The book jacket may talk about Brown’s becoming a law student – obviously an impressive achievement for someone raised in a ghetto, which lends him an authority to the reader he might otherwise not have had – but Brown the author does not, nor does he fill the text with the examples of inspirational industriousness that would occupy any movie made on the subject in the last thirty years. He describes his life more as a series of accidents, a string of happenstance and luck that sees him survive a gunshot wound, get sick from “horse” (heroin) instead of high his first time, have competent and caring authority figures who take an interest in him, get exposed and turned on to jazz music – all of these rare occurrences in his world, and each of which appearing crucial to his survival and success. In an interesting corroboration of Anthony Burgess’ often criticized and expurgated final chapter of A Clockwork Orange, it is the boredom of Claude the young hoodlum that delivers him from a life of crime rather than disciplinary correction – since this latter for him only further inscribes his previous position to a greater extent, and there even more than outside he feels he can rule the roost. Since he comes to feel sick of the game, though, he can move on to other interests like the piano and night school.
Maybe most heroic yet lifelike is his awareness and resistance of bullshit – or, more euphemistically, explanatory shortcuts for his and Harlem’s struggles – which makes his rare appreciation of positive mentors the more valuable and meaningful, and enhances the story of his own success.
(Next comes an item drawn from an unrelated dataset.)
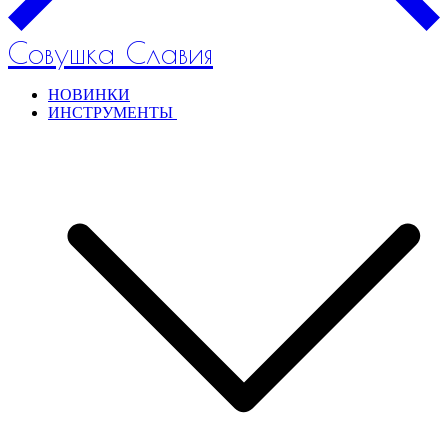
Совушка Славия
НОВИНКИ
ИНСТРУМЕНТЫ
At the same time he’s too humane to be condescending – not ultimately, anyway – toward those who do take refuge with the Baptists, the Coptics, the Black Muslims, dope addiction or a life of crime. He never disowns or dissociates entirely from friends and family members who take such refuges, though this might be the easier course, which helps him keep a sense of what’s happening and changing on the street and demonstrates the community bond among Harlemites he argues for. He proves his singularity by moving out to Greenwich Village on his own in his teens, but proves his character more somehow by returning to Harlem within a relatively short time and staying close to his old crowd. With the notable exception of one longtime friend who once left Claude for dead but was quickly forgiven (since Claude probably would have done the same thing, he recognizes) and goes on to become a successful prizefighter, Brown seems to be the only one who keeps his head above a sort of turgid swamp of dead-end life choices and insular ideologies, all of which he appreciates even if he can’t participate.
The language at times is politically incorrect – Brown doesn’t distance himself from using words like “bitch” and “faggot” – but this actually emphasizes how correct the worldview is, because rather than simply policing oneself on acceptable terms one really has to mature past the received meanings and stereotypes associated with (but not confined to) these terms. Just as he grows out of crime, slowly developing an incipient wisdom about life that recognizes his course’s futility, he grows out of juvenile conceptions of other people, retaining the old language as a counterpoint in the same way he and others still use the word “nigger” in a sense vastly different from the pejorative. The language feels fresh and unique – “gray” for white people, a progression of terms for heroin, etc. – and Brown often stops to analyze or explain it, like the importance of the word “shit” for drugs and the closeness in spirit elicited by using “baby” between even straight men. Yet the vivid color of the words never covers the universal feeling of Brown’s specific tragedies and successes; the straightforward narration of a doomed romance with a Jewish girl and the fear for a brother fallen off the wagon and disappeared and a newfound dedication to practicing piano register as the events in any (wo)man’s life, perhaps exaggerated by contrast with one’s own immediate experiences but always approachable and graspable.